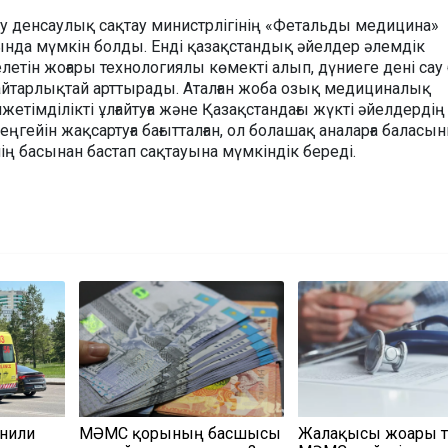
у денсаулық сақтау министрлігінің «Фетальды медицина»
да мүмкін болды. Енді қазақстандық әйелдер әлемдік
келетін жоғары технологиялы көмекті алып, дүниеге дені сау
 айтарлықтай арттырады. Аталған жоба озық медициналық
лжетімділікті ұлғайтуға және Қазақстандағы жүкті әйелдердің
ңгейін жақсартуға бағытталған, ол болашақ аналарға баласы
ің басынан бастап сақтауына мүмкіндік береді.
енили
МӘМС қорының басшысы
Жалақысы жоғары т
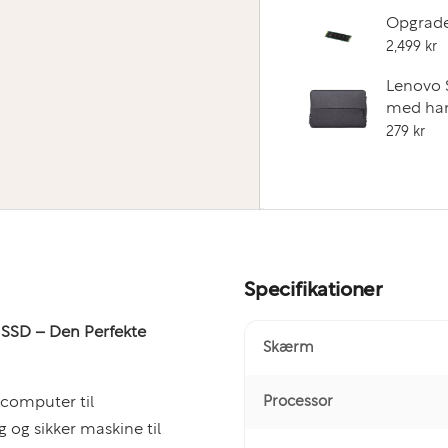
Opgrader
2,499 kr
Lenovo 
med ha
279 kr
Specifikationer
 SSD – Den Perfekte
Skærm
Processor
computer til
ig og sikker maskine til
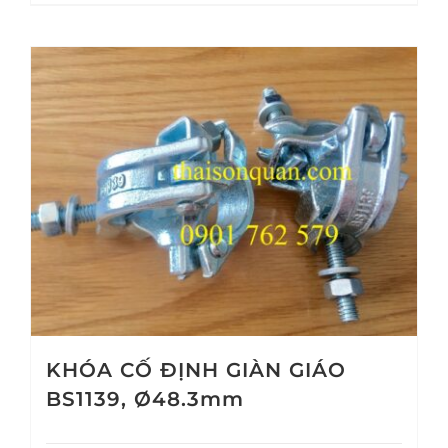
KHÓA CỐ ĐỊNH GIÀN GIÁO
BS1139, Ø48.3mm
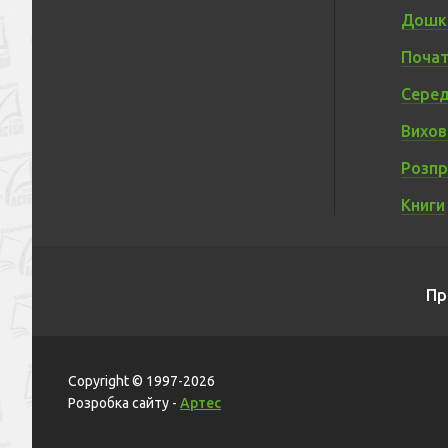
Дошкі
Почат
Серед
Вихов
Розп
Книги
Пр
Copyright © 1997-2026
Розробка сайту -
Артес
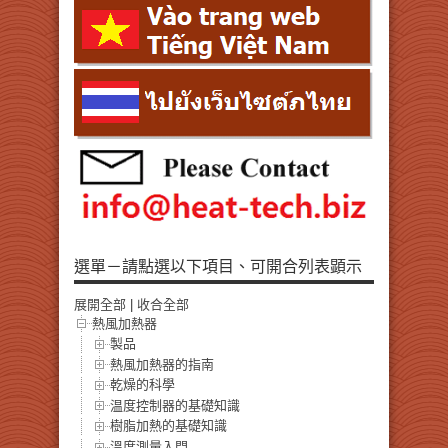
選單－請點選以下項目、可開合列表顕示
展開全部
|
收合全部
熱風加熱器
製品
熱風加熱器的指南
乾燥的科學
温度控制器的基礎知識
樹脂加熱的基礎知識
溫度測量入門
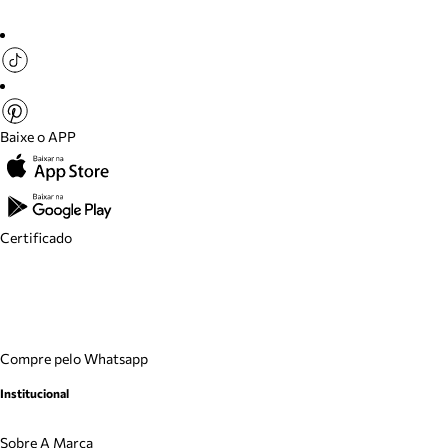
Baixe o APP
Certificado
Compre pelo Whatsapp
Institucional
Sobre A Marca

━━━━

- **Assignment**
What lines in the material above hold the word "жоғары"? Pull them out.

- **Solution to this problem**
келетін жоғары технологиялы көмекті алып, дүниеге дені сау
Жалақысы жоғары т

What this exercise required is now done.